Tags: #Fiction, #General, #Gay Studies, #Social Science

Allende siente compasión de pronto. Se avergüenza de sí mismo. Piensa que su lascivia le lleva una vez más a reducirlo todo a un encuentro momentáneo, genital. Él sigue excitado, pero su compañero es una figura retraída, encogida. No parece ahora, en el claroscuro del parque, un objeto de deseo, sino una criatura delicada, más joven que Allende, una persona que sufre o que se siente muy incómoda. Allende se levanta y dice:

—Mira, yo me voy.

Salazar le sigue. Allende —que ha sentido compasión hace un instante— siente ahora cansancio. Y esa leve irritación del coito interrumpido, que tan insoportable resulta para algunas personas. En el caso de Allende no llega a ser insoportable pero se siente molesto. Desea desaparecer de la escena.

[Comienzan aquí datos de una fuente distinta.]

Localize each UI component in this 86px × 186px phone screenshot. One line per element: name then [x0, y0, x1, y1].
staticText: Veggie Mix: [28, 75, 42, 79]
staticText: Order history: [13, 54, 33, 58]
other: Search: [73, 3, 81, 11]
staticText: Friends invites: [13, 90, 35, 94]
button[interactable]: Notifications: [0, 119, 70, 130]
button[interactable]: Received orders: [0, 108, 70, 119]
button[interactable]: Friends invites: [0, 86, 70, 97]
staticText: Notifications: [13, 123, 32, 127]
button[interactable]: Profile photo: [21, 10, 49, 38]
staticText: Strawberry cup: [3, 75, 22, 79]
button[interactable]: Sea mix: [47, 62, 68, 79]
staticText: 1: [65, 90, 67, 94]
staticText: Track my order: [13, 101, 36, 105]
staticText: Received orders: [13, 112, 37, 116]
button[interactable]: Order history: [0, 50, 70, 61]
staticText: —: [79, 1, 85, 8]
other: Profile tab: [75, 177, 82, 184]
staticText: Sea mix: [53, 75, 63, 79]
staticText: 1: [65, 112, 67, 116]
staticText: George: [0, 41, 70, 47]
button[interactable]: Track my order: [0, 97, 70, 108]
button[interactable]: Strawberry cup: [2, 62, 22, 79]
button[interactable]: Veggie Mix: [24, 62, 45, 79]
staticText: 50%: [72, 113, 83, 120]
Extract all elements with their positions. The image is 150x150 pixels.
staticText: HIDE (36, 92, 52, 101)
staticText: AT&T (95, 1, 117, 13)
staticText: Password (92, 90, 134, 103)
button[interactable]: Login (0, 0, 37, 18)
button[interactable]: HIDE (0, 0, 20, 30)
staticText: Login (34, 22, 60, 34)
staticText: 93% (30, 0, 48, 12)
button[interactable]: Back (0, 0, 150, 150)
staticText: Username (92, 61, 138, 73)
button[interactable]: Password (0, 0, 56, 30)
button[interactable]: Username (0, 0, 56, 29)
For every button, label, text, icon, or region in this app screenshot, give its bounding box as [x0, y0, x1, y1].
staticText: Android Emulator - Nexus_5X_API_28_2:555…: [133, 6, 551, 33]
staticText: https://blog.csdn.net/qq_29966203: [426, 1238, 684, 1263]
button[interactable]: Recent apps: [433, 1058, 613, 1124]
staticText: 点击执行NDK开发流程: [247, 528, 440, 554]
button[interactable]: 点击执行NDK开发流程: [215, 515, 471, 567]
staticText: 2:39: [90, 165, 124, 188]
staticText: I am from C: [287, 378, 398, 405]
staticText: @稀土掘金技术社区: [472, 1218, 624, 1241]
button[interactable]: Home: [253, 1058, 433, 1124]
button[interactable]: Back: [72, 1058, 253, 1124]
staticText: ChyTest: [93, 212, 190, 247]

La compasión que ha sentido, sin embargo, está aún ahí y las primeras palabras que Salazar pronuncia le hacen reflexionar:

—Sé que te parezco ridículo —dice Salazar—. Aunque tú no lo creas te entiendo bien: veo tus sentimientos como pequeñas melodías que se oponen unas a otras en tu cabeza: por un instante has creído que me deseabas, me has deseado. Luego me has detestado por mi falta de definición. Después, incluso, me has compadecido, te he parecido un pobrecillo confuso que no sabe lo que quiere. Ahora, seguramente, estás harto. ¿Cierto?

—Sí, estoy cansado ahora. Te recuerdo que eres tú el que ha empezado esto, mejor dicho, soy yo el que lo empezó la otra noche y tú seguiste. Es desconcertante que alguien inicie la cadena de las asociaciones amorosas y de la seducción o que lo acepte en parte y que después se eche atrás. Eso es todo. No, no te compadezco en realidad: sólo me pareces desconcertante y me cansa el juego.

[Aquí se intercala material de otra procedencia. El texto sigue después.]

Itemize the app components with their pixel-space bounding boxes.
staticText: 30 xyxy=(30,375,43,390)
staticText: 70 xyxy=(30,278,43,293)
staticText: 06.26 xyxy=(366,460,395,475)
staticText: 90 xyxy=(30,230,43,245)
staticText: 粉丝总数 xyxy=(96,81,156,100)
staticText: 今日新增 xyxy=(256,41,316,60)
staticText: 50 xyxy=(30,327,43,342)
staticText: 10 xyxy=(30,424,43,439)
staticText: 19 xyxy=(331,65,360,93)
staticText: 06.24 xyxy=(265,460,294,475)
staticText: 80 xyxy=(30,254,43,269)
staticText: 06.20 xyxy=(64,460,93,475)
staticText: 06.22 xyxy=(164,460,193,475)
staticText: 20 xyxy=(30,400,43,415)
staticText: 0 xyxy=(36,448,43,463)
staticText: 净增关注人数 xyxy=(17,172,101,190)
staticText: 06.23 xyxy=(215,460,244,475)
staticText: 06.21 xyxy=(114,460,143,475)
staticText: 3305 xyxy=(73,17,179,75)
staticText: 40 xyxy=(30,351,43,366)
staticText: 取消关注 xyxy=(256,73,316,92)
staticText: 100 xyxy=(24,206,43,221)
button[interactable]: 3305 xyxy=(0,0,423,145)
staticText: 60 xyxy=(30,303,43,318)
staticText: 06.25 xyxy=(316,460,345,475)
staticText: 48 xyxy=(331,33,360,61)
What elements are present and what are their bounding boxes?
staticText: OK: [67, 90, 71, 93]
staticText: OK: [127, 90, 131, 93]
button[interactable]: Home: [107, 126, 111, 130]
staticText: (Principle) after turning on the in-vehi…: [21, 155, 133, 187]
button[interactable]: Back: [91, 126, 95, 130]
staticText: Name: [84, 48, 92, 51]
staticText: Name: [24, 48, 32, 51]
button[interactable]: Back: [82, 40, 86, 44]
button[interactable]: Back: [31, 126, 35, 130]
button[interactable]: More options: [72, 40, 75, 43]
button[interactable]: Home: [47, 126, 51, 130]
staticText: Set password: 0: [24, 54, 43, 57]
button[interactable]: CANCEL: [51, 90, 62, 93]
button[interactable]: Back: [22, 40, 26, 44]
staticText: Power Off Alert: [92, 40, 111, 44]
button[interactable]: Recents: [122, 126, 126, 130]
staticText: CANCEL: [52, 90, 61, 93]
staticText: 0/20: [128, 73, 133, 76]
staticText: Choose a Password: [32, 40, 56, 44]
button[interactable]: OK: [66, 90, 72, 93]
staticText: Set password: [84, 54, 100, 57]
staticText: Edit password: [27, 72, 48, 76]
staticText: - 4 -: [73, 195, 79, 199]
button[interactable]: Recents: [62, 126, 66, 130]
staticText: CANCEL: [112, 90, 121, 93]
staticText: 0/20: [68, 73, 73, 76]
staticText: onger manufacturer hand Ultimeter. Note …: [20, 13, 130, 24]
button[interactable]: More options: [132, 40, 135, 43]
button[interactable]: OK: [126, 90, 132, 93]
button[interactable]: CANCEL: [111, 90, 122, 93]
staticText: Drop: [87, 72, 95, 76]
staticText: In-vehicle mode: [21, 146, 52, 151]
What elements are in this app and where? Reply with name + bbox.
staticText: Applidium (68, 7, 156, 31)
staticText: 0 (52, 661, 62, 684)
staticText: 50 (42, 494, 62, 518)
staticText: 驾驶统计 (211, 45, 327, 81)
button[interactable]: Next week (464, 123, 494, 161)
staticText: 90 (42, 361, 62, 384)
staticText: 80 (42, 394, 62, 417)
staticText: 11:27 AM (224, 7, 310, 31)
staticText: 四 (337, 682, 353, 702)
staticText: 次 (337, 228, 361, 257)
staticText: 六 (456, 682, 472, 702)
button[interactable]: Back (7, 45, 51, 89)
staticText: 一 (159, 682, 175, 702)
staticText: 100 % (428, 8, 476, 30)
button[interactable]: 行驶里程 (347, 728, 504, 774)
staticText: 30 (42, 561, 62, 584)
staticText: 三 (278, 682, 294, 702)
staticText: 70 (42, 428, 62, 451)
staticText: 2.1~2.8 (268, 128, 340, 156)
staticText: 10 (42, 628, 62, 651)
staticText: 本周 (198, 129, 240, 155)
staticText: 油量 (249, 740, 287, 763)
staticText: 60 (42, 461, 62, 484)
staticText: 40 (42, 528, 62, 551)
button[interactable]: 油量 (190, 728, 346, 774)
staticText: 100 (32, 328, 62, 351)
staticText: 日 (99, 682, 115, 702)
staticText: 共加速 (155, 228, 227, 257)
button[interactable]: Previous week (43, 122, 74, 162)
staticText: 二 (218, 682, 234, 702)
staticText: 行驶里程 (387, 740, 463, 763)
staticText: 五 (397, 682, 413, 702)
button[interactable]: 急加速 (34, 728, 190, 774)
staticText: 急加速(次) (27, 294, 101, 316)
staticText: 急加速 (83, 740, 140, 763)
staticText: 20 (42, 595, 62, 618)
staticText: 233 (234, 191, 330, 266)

—¿No será que te cansa pensar en todo esto? Das la impresión, Paco, de estar contento contigo mismo, de haber resuelto todas tus contradicciones o de no haberlas tenido y te parece que eres superior a mí sólo porque sabes lo que deseas y vas derecho a por ello.

—No sé qué contestar. Tienes razón. Yo sé lo que quiero y reconozco que no voy a ello con demasiada delicadeza. También reconozco que mis chicos, entre los que te incluyo a ti, sois todos intercambiables. No voy a morirme de amor ni ahora ni nunca. Pero no me siento superior a ti. Como mucho, más experimentado. Disfruto más que tú de la vida.

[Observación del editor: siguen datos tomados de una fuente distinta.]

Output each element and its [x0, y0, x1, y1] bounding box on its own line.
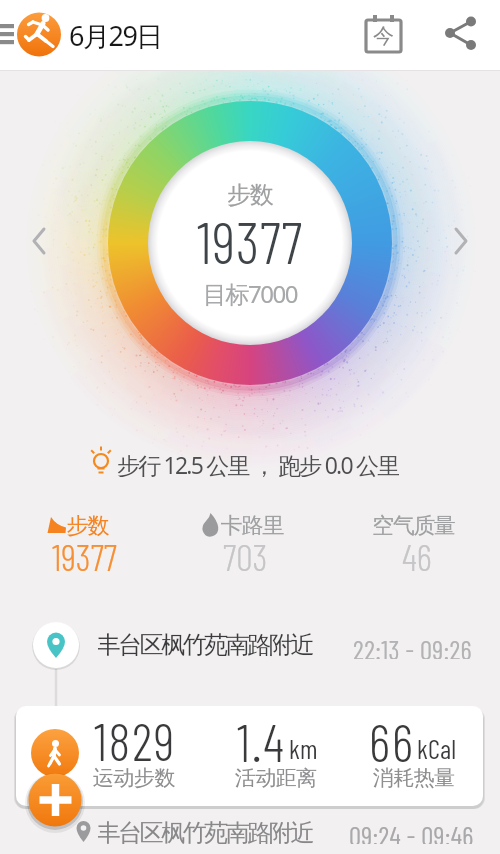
staticText: 丰台区枫竹苑南路附近 [98, 630, 313, 658]
staticText: 22:13 - 09:26 [353, 633, 472, 659]
staticText: 空气质量 [373, 512, 455, 538]
staticText: 步数 [228, 180, 273, 210]
staticText: 消耗热量 [373, 765, 455, 791]
button[interactable]: 丰台区枫竹苑南路附近 [98, 818, 313, 844]
staticText: 703 [223, 534, 268, 578]
staticText: 66 [369, 710, 415, 770]
button[interactable]: 6月29日 [69, 0, 162, 70]
staticText: 目标7000 [203, 277, 297, 310]
staticText: km [289, 732, 318, 764]
button[interactable] [440, 10, 490, 60]
staticText: 19377 [52, 534, 117, 578]
button[interactable] [16, 706, 483, 806]
staticText: 6月29日 [69, 17, 162, 54]
button[interactable]: 卡路里 [221, 512, 284, 538]
staticText: 1829 [94, 709, 177, 771]
button[interactable]: 今 [366, 21, 401, 51]
button[interactable]: 丰台区枫竹苑南路附近 [98, 630, 313, 658]
staticText: 卡路里 [221, 512, 284, 538]
staticText: 步行 12.5 公里 ， 跑步 0.0 公里 [117, 449, 399, 477]
staticText: 46 [402, 534, 432, 578]
staticText: 活动距离 [235, 765, 317, 791]
button[interactable] [28, 773, 82, 827]
staticText: 步数 [67, 512, 109, 538]
button[interactable] [22, 219, 56, 263]
button[interactable] [444, 219, 478, 263]
button[interactable] [0, 15, 26, 55]
staticText: 1.4 [237, 710, 287, 770]
staticText: 丰台区枫竹苑南路附近 [98, 818, 313, 844]
staticText: 09:24 - 09:46 [349, 819, 474, 844]
staticText: 19377 [197, 206, 303, 276]
staticText: 今 [373, 23, 394, 49]
staticText: kCal [417, 732, 457, 764]
button[interactable]: 空气质量 [373, 512, 455, 538]
staticText: 运动步数 [93, 765, 175, 791]
button[interactable]: 步数 [67, 512, 109, 538]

—¿Lo ves? Estás contento contigo mismo y presientes que lo seguirás estando hasta el final de tu vida: tendrás cientos de chicos intercambiables unos por otros, todos te amarán bastante, a todos los amarás un poco. Serás, al final, un viejecito lascivo y quizá, a la vez, pulcro que en parte paga a sus jóvenes acompañantes con dinero y en parte les paga con dosis moderadas de filosofía hedonista y poesía homoerótica: te veo en la vejez, Paco Allende, como alguien encantador, engordarás, tendrás quizá un bonito pelo cano o una calvicie mona y redonda, usarás tonos cálidos, colores crema para tus trajes, tus jerseys, tus camisas blancas: olerás a colonia añeja, usarás un buen after shave, Old Spice quizá. En fin, serás envidiable gracias, sobre todo, a tu bonhomía. Tendrás muchos chavales que te costarán algo de dinero, pero no mucho, porque sabrás dosificarte. Tu bonhomía, por cierto, no será del todo verdadera, no serás, quiero decir, un hombre bueno, pero serás simpático, muy simpático, complaciente con los demás, porque serás complaciente contigo mismo. Procurarás, sobre todo, que nada llegue a los extremos, que nada te hagá sufrir. En fin, llegarás a ser quizá un hombre libre que ha hallado el justo medio en todas las cosas. Habrás renunciado a la grandeza...

—Tú, en cambio, no: ¡tú no has renunciado a la grandeza y por eso no follas!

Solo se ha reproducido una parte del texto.